【FJKセミナー】
先週末は久しぶりに神田神保町での「フォーラム自治研究」(FJK)の講演会に足を運びました。私が理事長を務めるNPO法人FJKの月例報告会イベントです。
今回の講師は朱建栄東洋学園大学教授。昨年の夏、中国の上海で公安当局に逮捕され、半年間もの間拘束を受けていた政治学者で、私の30年来の友人でもあります。テーマは「習近平時代の中国政治と日中関係」。基調は以下の通りです。
習近平は党と軍のトップに大胆なメスを入れた、鉄道や水利等での利益集団のトップを交代させた、そして江沢民等を凌駕し短期間に「ストロングマン」になった。中国政治は習近平「革命」の始まりと言ってよいと。
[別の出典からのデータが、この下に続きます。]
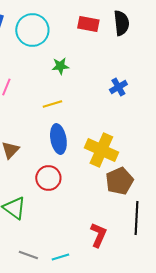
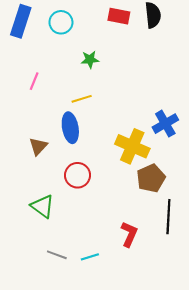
cyan circle: (32, 30) -> (61, 22), size x0.7
blue cross: (118, 87) -> (165, 124), moved, size x1.4
blue ellipse: (58, 139) -> (70, 128), moved

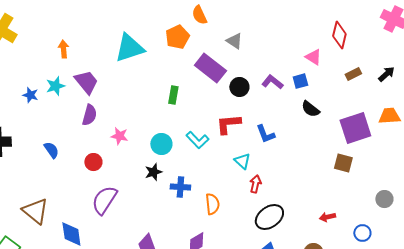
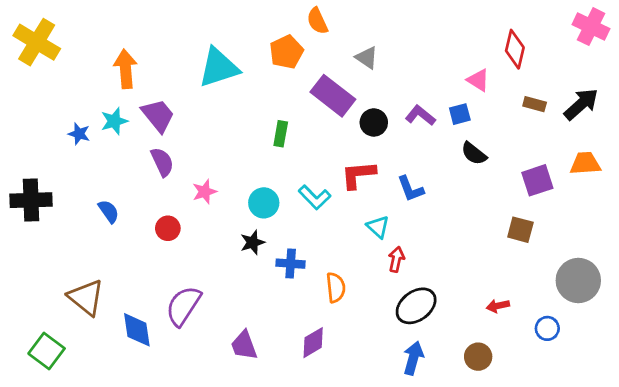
orange arrow: (63, 49) -> (126, 69), size x1.5
brown rectangle: (353, 74) -> (535, 104), turned 42
black arrow: (386, 74) -> (581, 104), size x1.5
purple semicircle: (89, 115) -> (162, 162), turned -40
purple square: (355, 128) -> (537, 180), size x0.7
pink star: (119, 136) -> (205, 192), turned -30
gray circle: (384, 199) -> (578, 280), size x1.8
purple semicircle: (104, 200) -> (183, 306), moved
なかでも耳を大きくして聞いたのは尖閣を巡る朱教授の指摘です。彼は「尖閣への中国軍の出動の可能性はゼロである」と断言します。その理由として以下の4点を挙げていました。十分に説得力あると感じ入ったものです。
(1)中国の「敵」は米国であり日本ではない。日本が意識されるのは米国と同盟を結んでいるからに過ぎない。
(2)尖閣に侵攻して、もし国際的に経済制裁を受けるとしたら中国経済が大打撃を受ける。ちなみに中国の石油備蓄は2週間分ほどでしかない。
(3)尖閣は台湾にきわめて近い。尖閣に進攻すれば台湾との関係が一挙に緊張することになる。現在の中国にとって危険である。
(4)尖閣そのものには資源的メリットはない。また上陸したとしても軍事的にとても守り切れる地勢ではない。